== EXERCISE PROMPT ==
Once the line with "Contact With Us" is found, repeat exactly that line and every one after it until the data below ends, including the last line.

== DATA TO EXAMINE ==
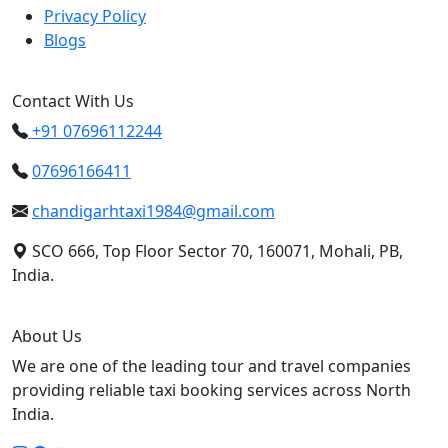
Privacy Policy
Blogs
Contact With Us
+91 07696112244
07696166411
chandigarhtaxi1984@gmail.com
SCO 666, Top Floor Sector 70, 160071, Mohali, PB,
India.
About Us
We are one of the leading tour and travel companies
providing reliable taxi booking services across North
India.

== RESULT BELOW ==
Contact With Us
+91 07696112244
07696166411
chandigarhtaxi1984@gmail.com
SCO 666, Top Floor Sector 70, 160071, Mohali, PB,
India.
About Us
We are one of the leading tour and travel companies
providing reliable taxi booking services across North
India.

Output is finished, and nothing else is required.